(Data items)
┏━━

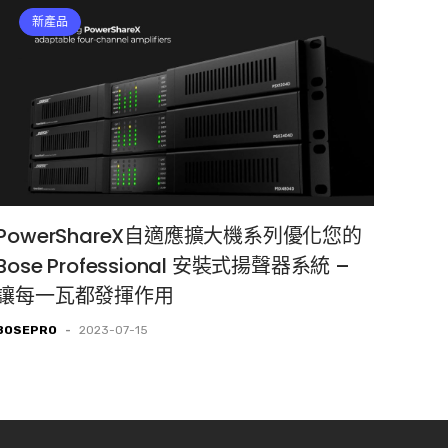
新產品
PowerShareX自適應擴大機系列優化您的
Bose Professional 安裝式揚聲器系統 –
讓每一瓦都發揮作用
BOSEPRO
-
2023-07-15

┗━━

> What to work on
Output the data verbatim, images excluded.

> Exercise answer
新產品
PowerShareX自適應擴大機系列優化您的
Bose Professional 安裝式揚聲器系統 –
讓每一瓦都發揮作用
BOSEPRO
-
2023-07-15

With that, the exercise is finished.